— Exercise directions —
The expected copy holds every entry exactly and none of the pictures.

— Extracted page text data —
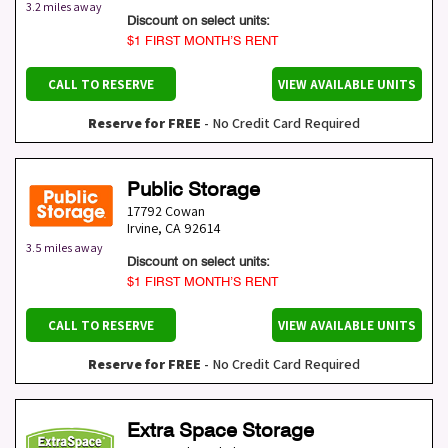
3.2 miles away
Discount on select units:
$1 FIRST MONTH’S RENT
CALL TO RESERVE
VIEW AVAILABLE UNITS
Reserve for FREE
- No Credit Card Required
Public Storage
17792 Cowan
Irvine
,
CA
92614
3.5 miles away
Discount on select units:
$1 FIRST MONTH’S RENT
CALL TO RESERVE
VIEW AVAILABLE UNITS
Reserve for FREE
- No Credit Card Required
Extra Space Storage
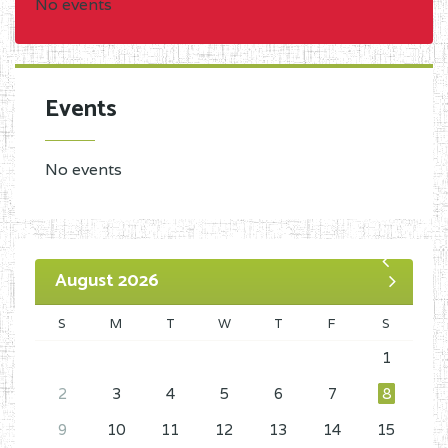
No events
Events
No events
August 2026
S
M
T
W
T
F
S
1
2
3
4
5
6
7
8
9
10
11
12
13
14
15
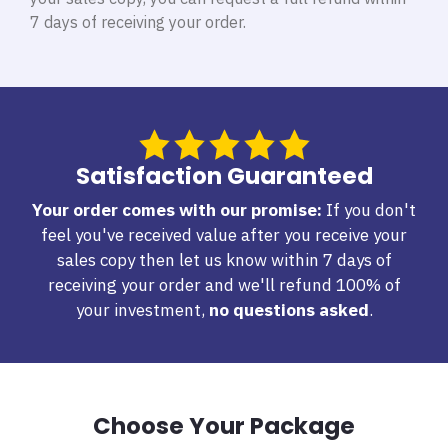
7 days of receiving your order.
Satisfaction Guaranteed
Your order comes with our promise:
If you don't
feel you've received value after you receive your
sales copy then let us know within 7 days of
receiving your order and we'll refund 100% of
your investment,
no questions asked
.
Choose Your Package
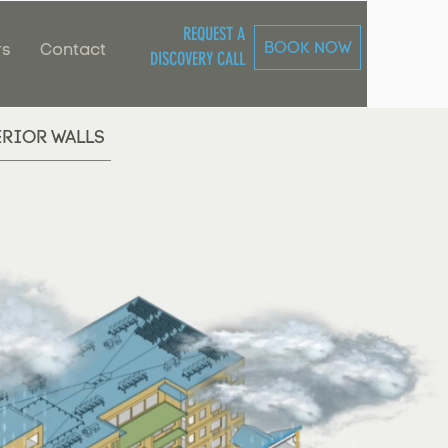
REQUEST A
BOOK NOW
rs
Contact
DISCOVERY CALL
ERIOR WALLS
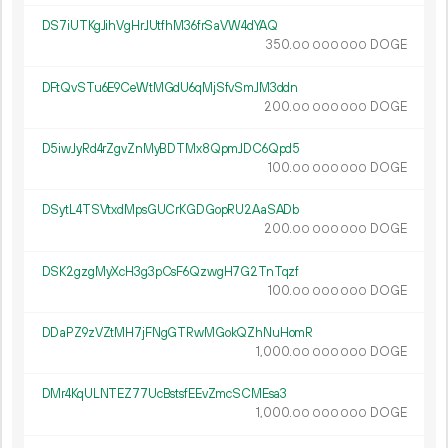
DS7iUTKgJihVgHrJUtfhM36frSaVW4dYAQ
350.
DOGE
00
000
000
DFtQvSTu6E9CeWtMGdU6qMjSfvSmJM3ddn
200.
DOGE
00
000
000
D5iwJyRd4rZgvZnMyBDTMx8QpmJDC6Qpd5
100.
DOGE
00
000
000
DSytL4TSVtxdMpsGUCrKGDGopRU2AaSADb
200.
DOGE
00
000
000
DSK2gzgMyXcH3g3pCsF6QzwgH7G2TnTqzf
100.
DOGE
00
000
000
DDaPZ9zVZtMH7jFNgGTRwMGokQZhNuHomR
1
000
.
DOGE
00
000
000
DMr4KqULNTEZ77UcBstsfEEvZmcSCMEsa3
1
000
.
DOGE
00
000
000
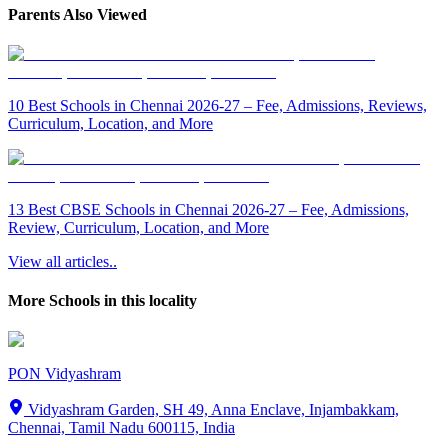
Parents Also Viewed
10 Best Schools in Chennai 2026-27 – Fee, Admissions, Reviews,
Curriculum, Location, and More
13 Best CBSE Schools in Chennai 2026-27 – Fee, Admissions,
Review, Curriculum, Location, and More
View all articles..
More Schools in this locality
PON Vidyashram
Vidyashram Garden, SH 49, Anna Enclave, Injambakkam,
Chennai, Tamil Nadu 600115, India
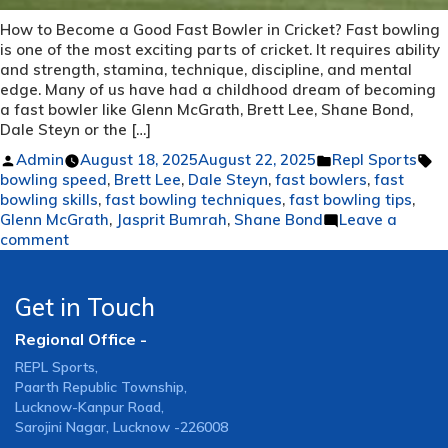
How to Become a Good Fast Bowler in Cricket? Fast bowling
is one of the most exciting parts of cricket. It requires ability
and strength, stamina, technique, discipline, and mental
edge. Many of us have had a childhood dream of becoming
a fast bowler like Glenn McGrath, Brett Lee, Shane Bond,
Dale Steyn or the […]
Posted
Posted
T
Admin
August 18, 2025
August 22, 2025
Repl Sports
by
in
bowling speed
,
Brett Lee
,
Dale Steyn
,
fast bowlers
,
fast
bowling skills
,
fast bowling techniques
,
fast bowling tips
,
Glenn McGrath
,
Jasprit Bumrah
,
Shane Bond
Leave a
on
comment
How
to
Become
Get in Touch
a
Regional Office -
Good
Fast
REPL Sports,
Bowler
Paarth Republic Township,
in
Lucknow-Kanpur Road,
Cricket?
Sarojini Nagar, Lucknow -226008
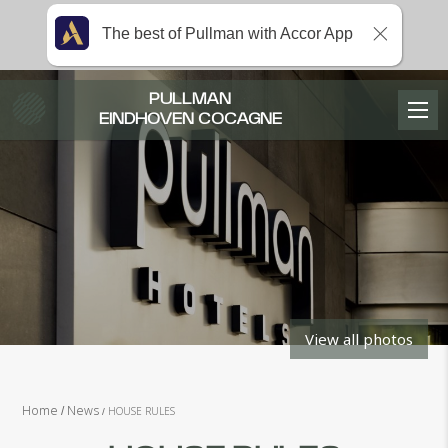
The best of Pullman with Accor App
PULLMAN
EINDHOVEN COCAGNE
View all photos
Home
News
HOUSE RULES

— Answer to this task —
3.2 miles away
Discount on select units:
$1 FIRST MONTH’S RENT
CALL TO RESERVE
VIEW AVAILABLE UNITS
Reserve for FREE
- No Credit Card Required
Public Storage
17792 Cowan
Irvine
,
CA
92614
3.5 miles away
Discount on select units:
$1 FIRST MONTH’S RENT
CALL TO RESERVE
VIEW AVAILABLE UNITS
Reserve for FREE
- No Credit Card Required
Extra Space Storage
No events
Events
No events
August 2026
S
M
T
W
T
F
S
1
2
3
4
5
6
7
8
9
10
11
12
13
14
15
7 days of receiving your order.
Satisfaction Guaranteed
Your order comes with our promise:
If you don't
feel you've received value after you receive your
sales copy then let us know within 7 days of
receiving your order and we'll refund 100% of
your investment,
no questions asked
.
Choose Your Package
REQUEST A
BOOK NOW
rs
Contact
DISCOVERY CALL
ERIOR WALLS
DS7iUTKgJihVgHrJUtfhM36frSaVW4dYAQ
350.
DOGE
00
000
000
DFtQvSTu6E9CeWtMGdU6qMjSfvSmJM3ddn
200.
DOGE
00
000
000
D5iwJyRd4rZgvZnMyBDTMx8QpmJDC6Qpd5
100.
DOGE
00
000
000
DSytL4TSVtxdMpsGUCrKGDGopRU2AaSADb
200.
DOGE
00
000
000
DSK2gzgMyXcH3g3pCsF6QzwgH7G2TnTqzf
100.
DOGE
00
000
000
DDaPZ9zVZtMH7jFNgGTRwMGokQZhNuHomR
1
000
.
DOGE
00
000
000
DMr4KqULNTEZ77UcBstsfEEvZmcSCMEsa3
1
000
.
DOGE
00
000
000
Parents Also Viewed
10 Best Schools in Chennai 2026-27 – Fee, Admissions, Reviews,
Curriculum, Location, and More
13 Best CBSE Schools in Chennai 2026-27 – Fee, Admissions,
Review, Curriculum, Location, and More
View all articles..
More Schools in this locality
PON Vidyashram
Vidyashram Garden, SH 49, Anna Enclave, Injambakkam,
Chennai, Tamil Nadu 600115, India
How to Become a Good Fast Bowler in Cricket? Fast bowling
is one of the most exciting parts of cricket. It requires ability
and strength, stamina, technique, discipline, and mental
edge. Many of us have had a childhood dream of becoming
a fast bowler like Glenn McGrath, Brett Lee, Shane Bond,
Dale Steyn or the […]
Posted
Posted
T
Admin
August 18, 2025
August 22, 2025
Repl Sports
by
in
bowling speed
,
Brett Lee
,
Dale Steyn
,
fast bowlers
,
fast
bowling skills
,
fast bowling techniques
,
fast bowling tips
,
Glenn McGrath
,
Jasprit Bumrah
,
Shane Bond
Leave a
on
comment
How
to
Become
Get in Touch
a
Regional Office -
Good
Fast
REPL Sports,
Bowler
Paarth Republic Township,
in
Lucknow-Kanpur Road,
Cricket?
Sarojini Nagar, Lucknow -226008
The best of Pullman with Accor App
PULLMAN
EINDHOVEN COCAGNE
View all photos
Home
News
HOUSE RULES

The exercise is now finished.